** Data extracts follows **
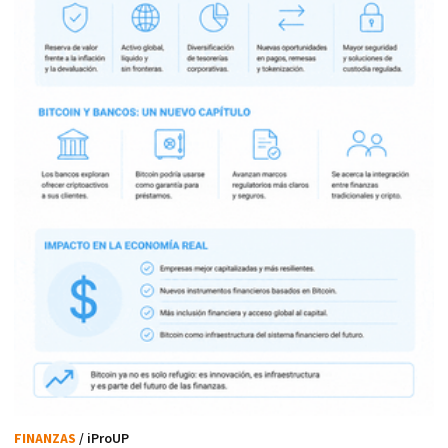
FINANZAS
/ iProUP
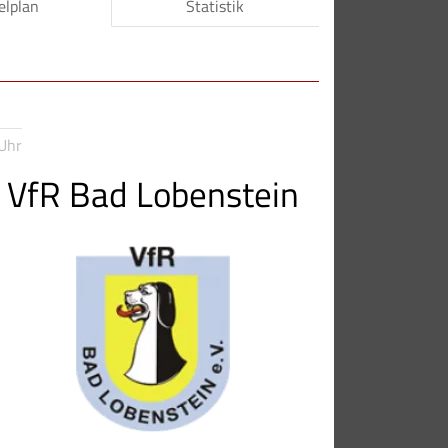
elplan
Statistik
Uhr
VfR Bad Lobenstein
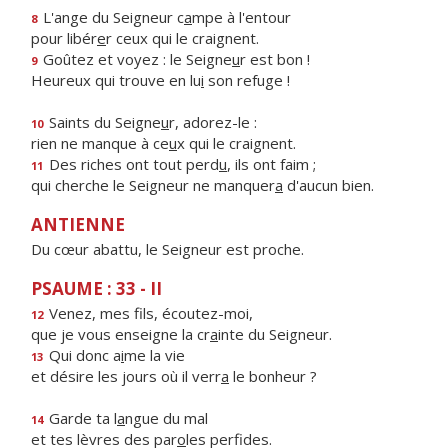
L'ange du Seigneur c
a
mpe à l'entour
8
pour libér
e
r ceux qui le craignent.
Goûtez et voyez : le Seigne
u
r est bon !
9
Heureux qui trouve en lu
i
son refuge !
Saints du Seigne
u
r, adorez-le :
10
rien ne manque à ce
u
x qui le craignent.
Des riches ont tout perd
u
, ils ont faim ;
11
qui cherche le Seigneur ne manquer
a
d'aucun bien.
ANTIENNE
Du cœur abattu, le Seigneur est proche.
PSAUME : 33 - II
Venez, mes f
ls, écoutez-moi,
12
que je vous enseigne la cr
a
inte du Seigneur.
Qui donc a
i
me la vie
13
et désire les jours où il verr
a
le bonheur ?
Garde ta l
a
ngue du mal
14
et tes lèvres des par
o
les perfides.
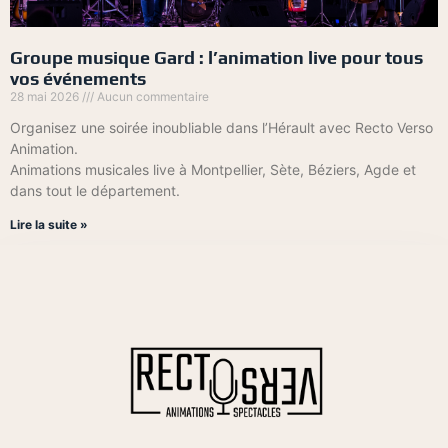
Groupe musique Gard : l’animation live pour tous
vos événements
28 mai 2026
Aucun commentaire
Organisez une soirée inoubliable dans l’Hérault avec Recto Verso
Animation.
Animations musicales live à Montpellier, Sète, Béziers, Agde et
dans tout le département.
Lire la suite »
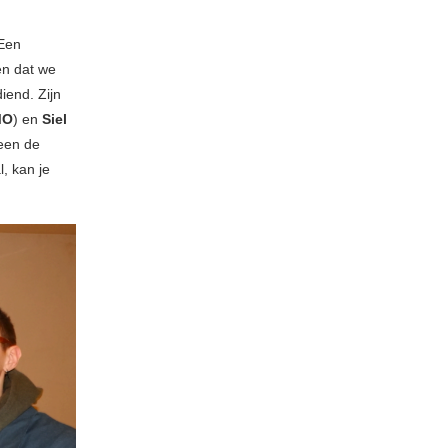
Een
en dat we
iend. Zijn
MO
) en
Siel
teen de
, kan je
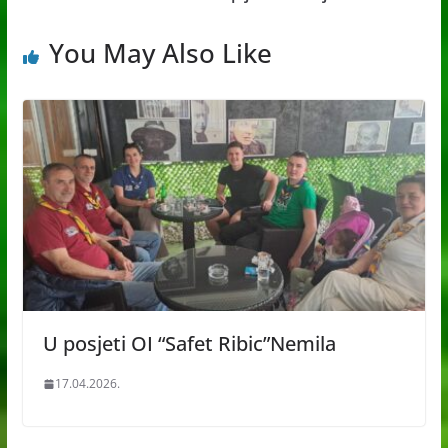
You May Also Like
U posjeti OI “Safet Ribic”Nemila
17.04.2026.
** End of Data extracts **
§ **Task objective**
Return each line of the preceding material in which "dans" can be found.

§ **Answer**
Organisez une soirée inoubliable dans l’Hérault avec Recto Verso
dans tout le département.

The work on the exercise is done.